Parfois aucun, quand les élèves trouvent tout tout seuls. Sinon, je les relance en leur donnant des pistes. Je peux aussi leur faire deviner des choses, à partir de ce qu’ils savent déjà.

 

Quelle implication des élèves ?  

Ils aiment cette activité et font de réels efforts pour venir à bout de la phrase. Il arrive que certains se disputent la primeur des premières hypothèses ! Certains sont toujours les premiers à lever la main chaque semaine. D’autres commencent à en discuter entre eux dans le couloir, en attendant que je les fasse entrer. D’autres encore se chargent de me rappeler le rituel quand je l’oublie (un élève, m’ayant demandé comment on disait “phrase de la semaine” en latin, s’était fait la spécialité de me réclamer chaque semaine “sententia septimanae” !)

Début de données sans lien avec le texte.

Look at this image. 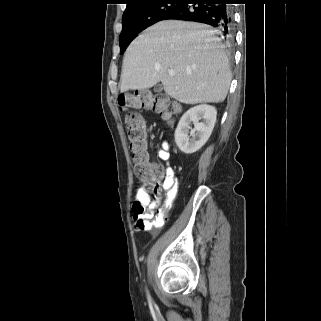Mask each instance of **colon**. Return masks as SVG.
<instances>
[{"label":"colon","instance_id":"5ec220e1","mask_svg":"<svg viewBox=\"0 0 321 321\" xmlns=\"http://www.w3.org/2000/svg\"><path fill=\"white\" fill-rule=\"evenodd\" d=\"M119 106L123 110L146 109L158 113L163 119L169 120L177 113L178 105L167 97L151 96L146 92L125 95L119 98ZM130 148L133 153L134 172L147 190L157 191V180L161 173L160 165L152 161L147 152V132L143 117L137 112H128L125 118ZM136 212H143L139 204L134 206ZM169 209L162 208L160 213L167 217Z\"/></svg>","mask_w":321,"mask_h":321}]
</instances>
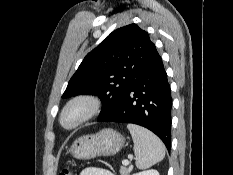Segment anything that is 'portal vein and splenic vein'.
Returning a JSON list of instances; mask_svg holds the SVG:
<instances>
[{"label": "portal vein and splenic vein", "mask_w": 233, "mask_h": 175, "mask_svg": "<svg viewBox=\"0 0 233 175\" xmlns=\"http://www.w3.org/2000/svg\"><path fill=\"white\" fill-rule=\"evenodd\" d=\"M129 163H130L129 160H123L122 161V164L125 165V166L129 165Z\"/></svg>", "instance_id": "1"}]
</instances>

L’implication se manifeste aussi plus tard, quand je leur parle de tel ou tel point de langue ou de culture, et qu’ils se souviennent qu’on en a déjà parlé dans une des phrases de la semaine.

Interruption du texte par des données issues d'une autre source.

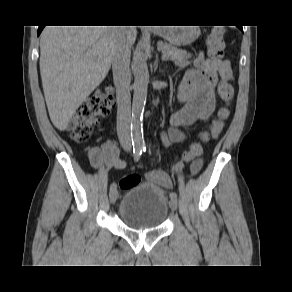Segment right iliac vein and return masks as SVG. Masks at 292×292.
<instances>
[{
    "instance_id": "63e3f726",
    "label": "right iliac vein",
    "mask_w": 292,
    "mask_h": 292,
    "mask_svg": "<svg viewBox=\"0 0 292 292\" xmlns=\"http://www.w3.org/2000/svg\"><path fill=\"white\" fill-rule=\"evenodd\" d=\"M109 197H110V202L112 204H114L116 202V200H117V197H118L117 190L115 189V190L110 191Z\"/></svg>"
}]
</instances>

Certains se souviennent parfois des phrases des années précédentes !

On fait le bilan

Quel est le ressenti du professeur ? des élèves ?

J’adore ce moment du lundi matin, car je joue vraiment le jeu. À part pour les phrases spéciales d’avant vacances que je choisis en général à l’avance, j’arrive le plus souvent au collège le lundi matin en ne sachant pas plus que les élèves quelle sera la phrase. Je choisis en fonction des phrases déjà vues, parfois d’une leçon de grammaire ou de civilisation vue avec l’une des classes, parfois de l’actualité, parfois de ma propre humeur…

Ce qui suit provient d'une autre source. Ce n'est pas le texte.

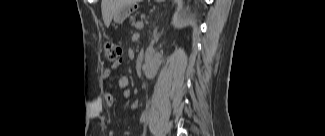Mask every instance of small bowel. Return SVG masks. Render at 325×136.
Listing matches in <instances>:
<instances>
[{
  "label": "small bowel",
  "mask_w": 325,
  "mask_h": 136,
  "mask_svg": "<svg viewBox=\"0 0 325 136\" xmlns=\"http://www.w3.org/2000/svg\"><path fill=\"white\" fill-rule=\"evenodd\" d=\"M120 65L119 62H115L112 65L113 69L118 68ZM112 77V70L107 69L103 73V79L109 80ZM118 87L123 95L124 98H130L131 96V90L129 88V78L125 75H122L117 80ZM104 102L107 106L111 107L115 104V97L112 93L106 92L104 94ZM138 106V103H133V107L136 108Z\"/></svg>",
  "instance_id": "obj_1"
}]
</instances>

Ce moment du choix est d’abord un rituel très fort pour moi.

Les élèves pour la plupart aiment ce rituel ; je pense que c’est parce que c’est une activité décrochée du cours habituel, avec une surprise chaque semaine.

 

Les élèves ont la parole : Avez-vous des témoignages d’élèves à nous partager ?

“Les phrases de la semaine est un rituel que nous faisons en cours de Latin. Toutes les semaines, une nouvelle phrase apparaît au tableau, nous essayons de la traduire et d’expliquer ce qu’elle peut signifier. C’est un rituel que j’apprécie beaucoup car cela permet de connaître certaines anecdotes de la Rome Antique” (Titouan, 3e)

 

“Ça m’intéresse de témoigner, car j’aime bien les phrases de la semaine” (Evelina, 5e)

 

“Les phrases de la semaine sont intéressantes car on apprend des nouveaux proverbes en latin comme par exemple : “schola scala” ou encore “memento mori” ou bien “veni vidi vixi”.  On apprend aussi grâce à ces phrases du nouveau vocabulaire. Ce qui me plaît c’est de retrouver ces mots notés au tableau et que l’on peut réutiliser dans les exercices.” (Ary, 5e)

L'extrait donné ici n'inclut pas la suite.